╔══

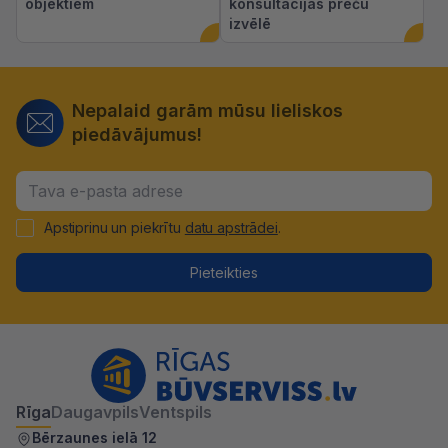
objektiem
konsultācijas preču
izvēlē
Nepalaid garām mūsu lieliskos
piedāvājumus!
Apstiprinu un piekrītu
datu apstrādei
.
Pieteikties
Rīga
Daugavpils
Ventspils
Bērzaunes ielā 12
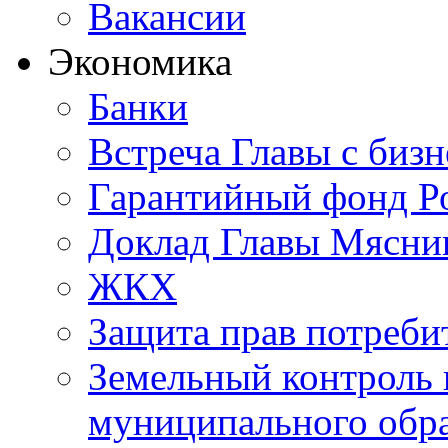
Вакансии
Экономика
Банки
Встреча Главы с биз
Гарантийный фонд Ро
Доклад Главы Мясник
ЖКХ
Защита прав потреби
Земельный контроль 
муниципального обр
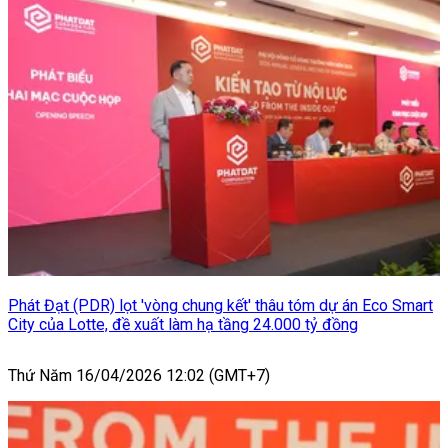
Phát Đạt (PDR) lọt 'vòng chung kết' thâu tóm dự án Eco Smart
City của Lotte, đề xuất làm hạ tầng 24.000 tỷ đồng
Thứ Năm 16/04/2026 12:02 (GMT+7)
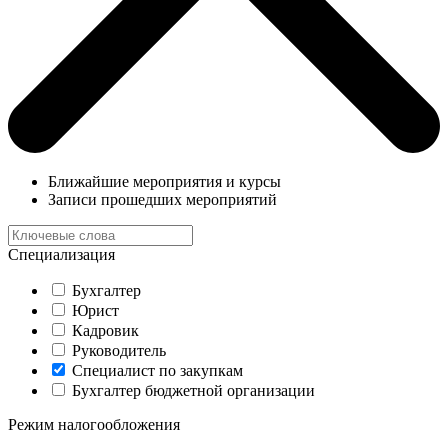
Ближайшие мероприятия и курсы
Записи прошедших мероприятий
Специализация
Бухгалтер
Юрист
Кадровик
Руководитель
Специалист по закупкам
Бухгалтер бюджетной организации
Режим налогообложения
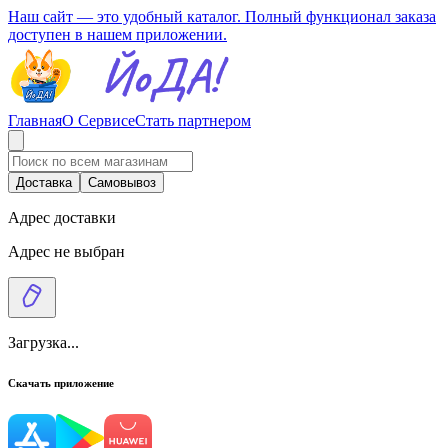
Наш сайт — это удобный каталог. Полный функционал заказа
доступен в нашем приложении.
Главная
О Сервисе
Стать партнером
Доставка
Самовывоз
Адрес доставки
Адрес не выбран
Загрузка...
Скачать приложение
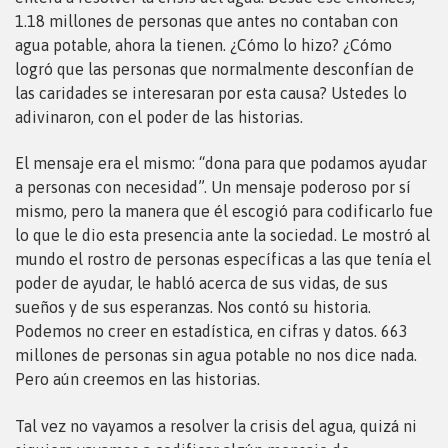
1.18 millones de personas que antes no contaban con
agua potable, ahora la tienen. ¿Cómo lo hizo? ¿Cómo
logró que las personas que normalmente desconfían de
las caridades se interesaran por esta causa? Ustedes lo
adivinaron, con el poder de las historias.
El mensaje era el mismo: “dona para que podamos ayudar
a personas con necesidad”. Un mensaje poderoso por sí
mismo, pero la manera que él escogió para codificarlo fue
lo que le dio esta presencia ante la sociedad. Le mostró al
mundo el rostro de personas específicas a las que tenía el
poder de ayudar, le habló acerca de sus vidas, de sus
sueños y de sus esperanzas. Nos contó su historia.
Podemos no creer en estadística, en cifras y datos. 663
millones de personas sin agua potable no nos dice nada.
Pero aún creemos en las historias.
Tal vez no vayamos a resolver la crisis del agua, quizá ni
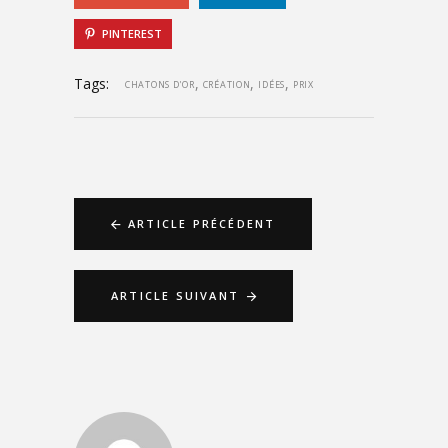
PINTEREST
Tags:
,
,
,
CHATONS D'OR
CRÉATION
IDÉES
PRIX
ARTICLE PRÉCÉDENT
ARTICLE SUIVANT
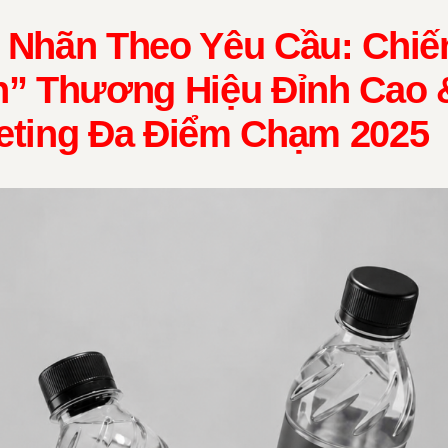
 Nhãn Theo Yêu Cầu: Chi
” Thương Hiệu Đỉnh Cao &
eting Đa Điểm Chạm 2025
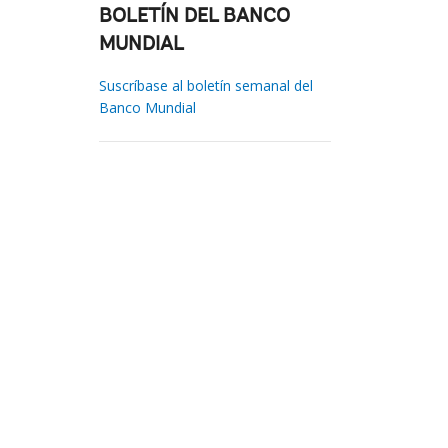
BOLETÍN DEL BANCO
MUNDIAL
Suscríbase al boletín semanal del
Banco Mundial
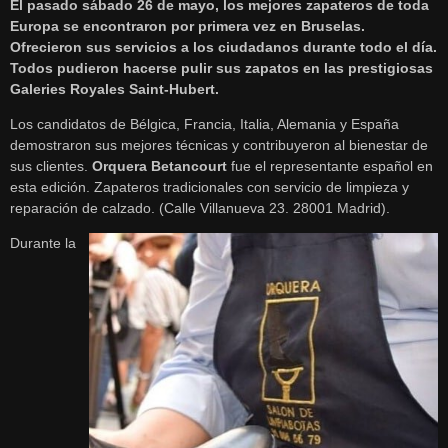
El pasado sábado 26 de mayo, los mejores zapateros de toda
Europa se encontraron por primera vez en Bruselas.
Ofrecieron sus servicios a los ciudadanos durante todo el día.
Todos pudieron hacerse pulir sus zapatos en las prestigiosas
Galeries Royales Saint-Hubert.
Los candidatos de Bélgica, Francia, Italia, Alemania y España
demostraron sus mejores técnicas y contribuyeron al bienestar de
sus clientes.
Orquera Betancourt
fue el representante español en
esta edición. Zapateros tradicionales con servicio de limpieza y
reparación de calzado. (Calle Villanueva 23. 28001 Madrid).
Durante la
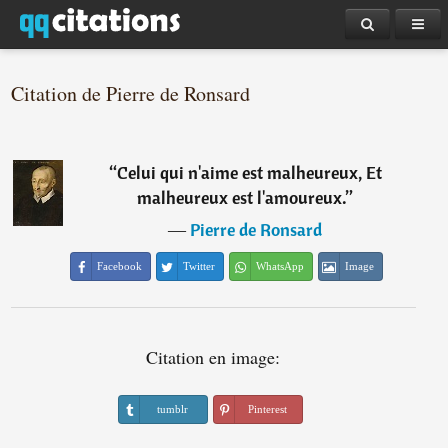
Citation de Pierre de Ronsard
“
Celui qui n'aime est malheureux, Et
malheureux est l'amoureux.
”
―
Pierre de Ronsard
Facebook
Twitter
WhatsApp
Image
Citation en image:
tumblr
Pinterest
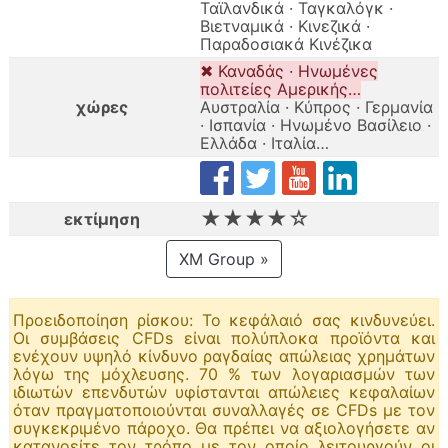
Ταϊλανδικά · Ταγκαλόγκ ·
Βιετναμικά · Κινεζικά ·
Παραδοσιακά Κινέζικα
✖ Καναδάς · Ηνωμένες
πολιτείες Αμερικής…
χώρες
Αυστραλία · Κύπρος · Γερμανία
· Ισπανία · Ηνωμένο Βασίλειο ·
Ελλάδα · Ιταλία…
★★★★☆
εκτίμηση
XM Group »
Προειδοποίηση ρίσκου: Το κεφάλαιό σας κινδυνεύει.
Οι συμβάσεις CFDs είναι πολύπλοκα προϊόντα και
ενέχουν υψηλό κίνδυνο ραγδαίας απώλειας χρημάτων
λόγω της μόχλευσης. 70 % των λογαριασμών των
ιδιωτών επενδυτών υφίστανται απώλειες κεφαλαίων
όταν πραγματοποιούνται συναλλαγές σε CFDs με τον
συγκεκριμένο πάροχο. Θα πρέπει να αξιολογήσετε αν
κατανοείτε τον τρόπο με τον οποίο λειτουργούν οι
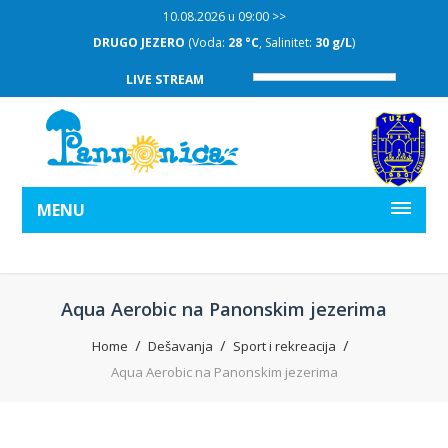
10.08.2026 u 09:00 >>
DRUGO JEZERO
(Voda:
28 °C
, Salinitet:
30 g/L
)
LIVE STREAM
MENU
Aqua Aerobic na Panonskim jezerima
Home
Dešavanja
Sport i rekreacija
Aqua Aerobic na Panonskim jezerima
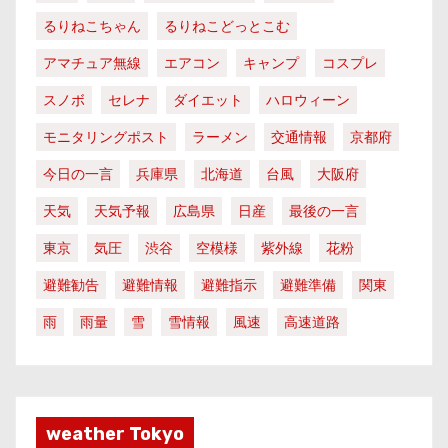
るりねこちゃん
るりねこどっとこむ
アマチュア無線
エアコン
キャンプ
コスプレ
スノボ
セレナ
ダイエット
ハロウィーン
モニタリングポスト
ラーメン
交通情報
京都府
今日の一言
兵庫県
北海道
台風
大阪府
天気
天気予報
広島県
日産
最後の一言
東京
気圧
渋谷
空模様
紫外線
花粉
避難勧告
避難情報
避難指示
避難準備
関東
雨
雨量
雪
雪情報
風速
高速道路
weather Tokyo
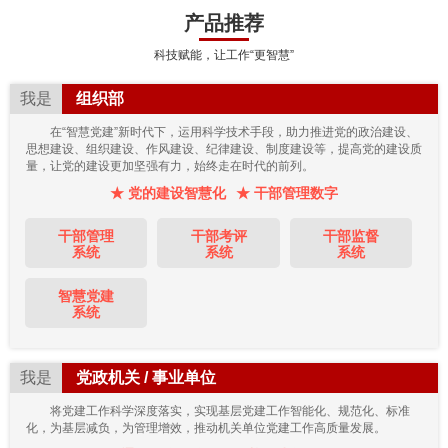
产品推荐
科技赋能，让工作“更智慧”
我是
组织部
在“智慧党建”新时代下，运用科学技术手段，助力推进党的政治建设、
思想建设、组织建设、作风建设、纪律建设、制度建设等，提高党的建设质
量，让党的建设更加坚强有力，始终走在时代的前列。
★ 党的建设智慧化
★ 干部管理数字
干部管理
干部考评
干部监督
系统
系统
系统
智慧党建
系统
我是
党政机关 / 事业单位
将党建工作科学深度落实，实现基层党建工作智能化、规范化、标准
化，为基层减负，为管理增效，推动机关单位党建工作高质量发展。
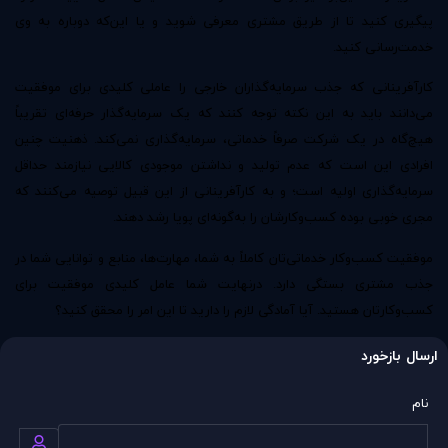
پیگیری کنید تا از طریق مشتری معرفی شوید و یا این‌که دوباره به وی
خدمت‌رسانی کنید.
کارآفرینانی که جذب سرمایه‌گذاران خارجی را عاملی کلیدی برای موفقیت
می‌دانند باید به این نکته توجه کنند که یک سرمایه‌گذار حرفه‌ای تقریباً
هیچ‌گاه در یک شرکت صرفاً خدماتی، سرمایه‌گذاری نمی‌کند. ذهنیت چنین
افرادی این است که عدم تولید و نداشتن موجودی کالایی نیازمند حداقل
سرمایه‌گذاری اولیه است؛ و به کارآفرینانی از این قبیل توصیه می‌کنند که
مجری خوبی بوده کسب‌وکارشان را به‌گونه‌ای پویا رشد دهند.
موفقیت کسب‌وکار خدماتی‌تان کاملاً به شما، مهارت‌ها، منابع و توانایی شما در
جذب مشتری بستگی دارد. درنهایت شما عامل کلیدی موفقیت برای
کسب‌وکارتان هستید. آیا آمادگی لازم را دارید تا این امر را محقق کنید؟
ارسال بازخورد
نام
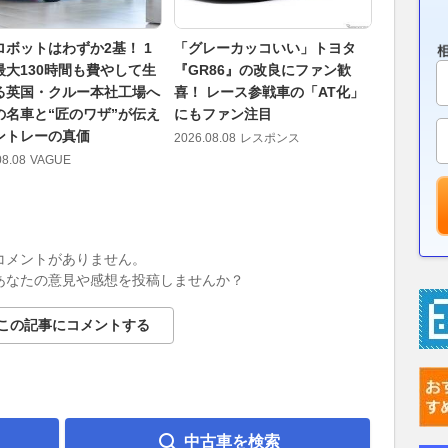
ロボットはわずか2基！ 1
「グレーカッコいい」トヨタ
【Moto
最大130時間も費やして生
『GR86』の改良にファン歓
番手のマ
る英国・クルー本社工場へ
喜！ レース参戦車の「AT化」
の影響で
の名車と“匠のワザ”が伝え
にもファン注目
で遅くな
ントレーの真価
2026.08.08
レスポンス
2026.08.08
08.08
VAGUE
コメントがありません。
あなたの意見や感想を投稿しませんか？
この記事にコメントする
中古車を検索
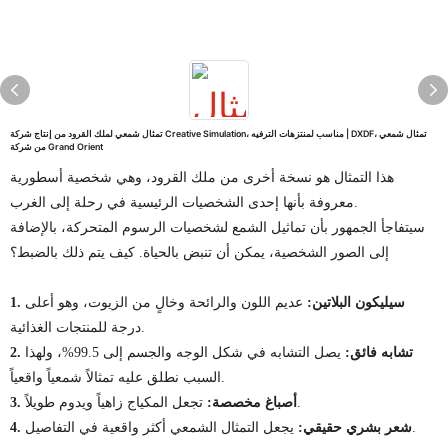
تمثال شمعي لملك القرود من إنتاج شركة Creative Simulation، مناسب لمنتزهات الترفيه | DXDF، تمثال شمعي
من شركة Grand Orient
هذا التمثال هو نسخة أخرى من ملك القرود، وهي شخصية أسطورية
معروفة بأنها إحدى الشخصيات الرئيسية في رحلة إلى الغرب.
سيتفاجأ الجمهور بأن تماثيل الشمع لشخصيات الرسوم المتحركة، بالإضافة
إلى الصور الشخصية، يمكن أن تنبض بالحياة. كيف يتم ذلك بالضبط؟
1. سيليكون البلاتين:
عديم اللون والرائحة وخالٍ من الزيوت، وهو أعلى
درجة للمنتجات الغذائية.
2. تشابه فائق:
يصل التشابه في شكل الوجه والجسم إلى 99.5%، ولهذا
السبب نطلق عليه تمثالاً شمعياً واقعياً.
تجعل المكياج زاهياً ويدوم طويلاً.
3. أصباغ مخصصة:
يجعل التمثال الشمعي أكثر واقعية في التفاصيل.
4. شعر بشري حقيقي:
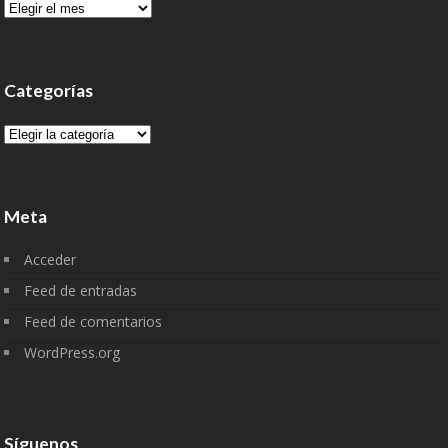
Archivo
Categorías
Categorías
Meta
Acceder
Feed de entradas
Feed de comentarios
WordPress.org
Síguenos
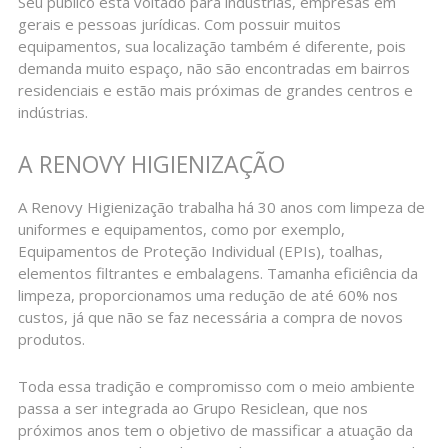
Seu público está voltado para indústrias, empresas em
gerais e pessoas jurídicas. Com possuir muitos
equipamentos, sua localização também é diferente, pois
demanda muito espaço, não são encontradas em bairros
residenciais e estão mais próximas de grandes centros e
indústrias.
A RENOVY HIGIENIZAÇÃO
A Renovy Higienização trabalha há 30 anos com limpeza de
uniformes e equipamentos, como por exemplo,
Equipamentos de Proteção Individual (EPIs), toalhas,
elementos filtrantes e embalagens. Tamanha eficiência da
limpeza, proporcionamos uma redução de até 60% nos
custos, já que não se faz necessária a compra de novos
produtos.
Toda essa tradição e compromisso com o meio ambiente
passa a ser integrada ao Grupo Resiclean, que nos
próximos anos tem o objetivo de massificar a atuação da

╚══

- **Task requirements**
In the data above, each line holding "خدماتی" is to be found and copied.

- **Exercise result**
هیچ‌گاه در یک شرکت صرفاً خدماتی، سرمایه‌گذاری نمی‌کند. ذهنیت چنین
موفقیت کسب‌وکار خدماتی‌تان کاملاً به شما، مهارت‌ها، منابع و توانایی شما در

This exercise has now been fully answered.